Desde a conclusão, em 2002, têm-se sucedido os anúncios de abertura (ler cronologia). Embora o próprio autor tenha reconhecido a dificuldade em dar-lhe uma utilidade, repetiram-se as promessas de ocupação como centro de documentação das seis cidades portuguesas e galegas com núcleos históricos classificados como Património da Humanidade ou sala de exposições temporárias, ou ainda local de acolhimento de turistas. A verdade é que nenhuma se concretizou. Após a inauguração, a 24 de Outubro de 2003, esteve quase sempre fechada com alguns períodos de abertura intermitentes.
E o "memorial" da cidade Invicta ilustra esse isolamento. No interior, sobram os espaços vazios que se adivinham através dos vidros imundos. Sob o pavimento de madeira repleto de pó, encontram-se um andaime, algumas folhas de jornal e um mapa colorido do bairro da Sé. Também a estátua de representação do Porto, de autoria de Manuel Joaquim Alão, está perdida nas traseiras do edifício. Foi colocada para ser apreciada do interior. Com as portas fechadas, não é possível ver a escultura nem a vista dos telhados da Sé até aos Clérigos.
O espaço está vedado. Ainda assim, há lixo e mau cheiro nas traseiras da Casa dos 24.
Cronologia
07/05/1998
Fernando Távora mostra a "caixa milagrosa" a erguer na Sé, a pedido da Câmara portuense, evocando a primeira sede dos Paços do Concelho do Porto.
Maio de 1999
IPPAR chumba projecto por considerar que não se adequa à envolvente da Sé.
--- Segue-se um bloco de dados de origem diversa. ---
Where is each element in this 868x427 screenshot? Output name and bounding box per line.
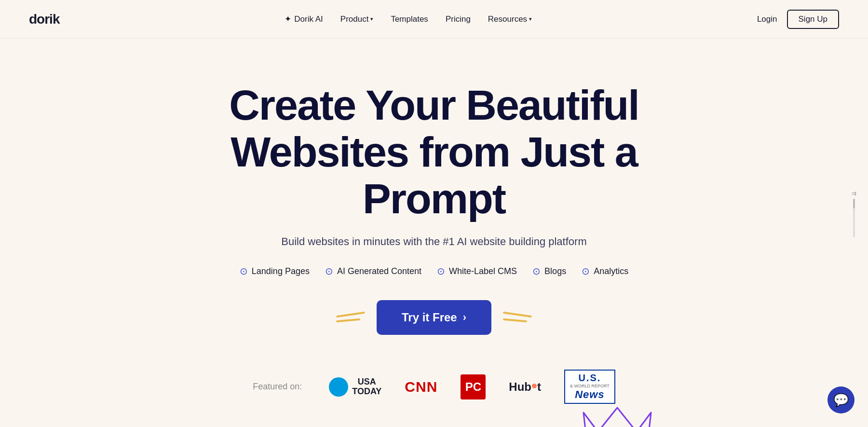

A defesa por Álvaro Siza foi decisiva para a aprovação
16/11/2000
A construção da Casa dos 24 arranca em 2000. Quando a obra já estava no terreno, a Associação de Moradores do Bairro da Sé enviou 250 assinaturas à Câmara para travar a torre. A obra continuou.
23/02/2002
Nova polémica na recta
final da obra com um pedido de esclarecimentos da Unesco ao Governo português, após a denúncia de um turista francês. A torre
ficou concluída nesse ano.
24/10/2003
Após ter estado fechada por mais de um ano, é inaugurada em Outubro para acolher o centro de documentação das cidades lusas e galegas com centro histórico classificado pela Unesco.
Projecto nunca se realizou.
Verão de 2005
De 2003 até este ano, foram apontadas várias datas para a abertura como centro de documentação ou espaço de acolhimento ao turista.
O anúncio mais recente partiu do vereador Fernando
Albuquerque, garantindo a reabertura antes do Verão.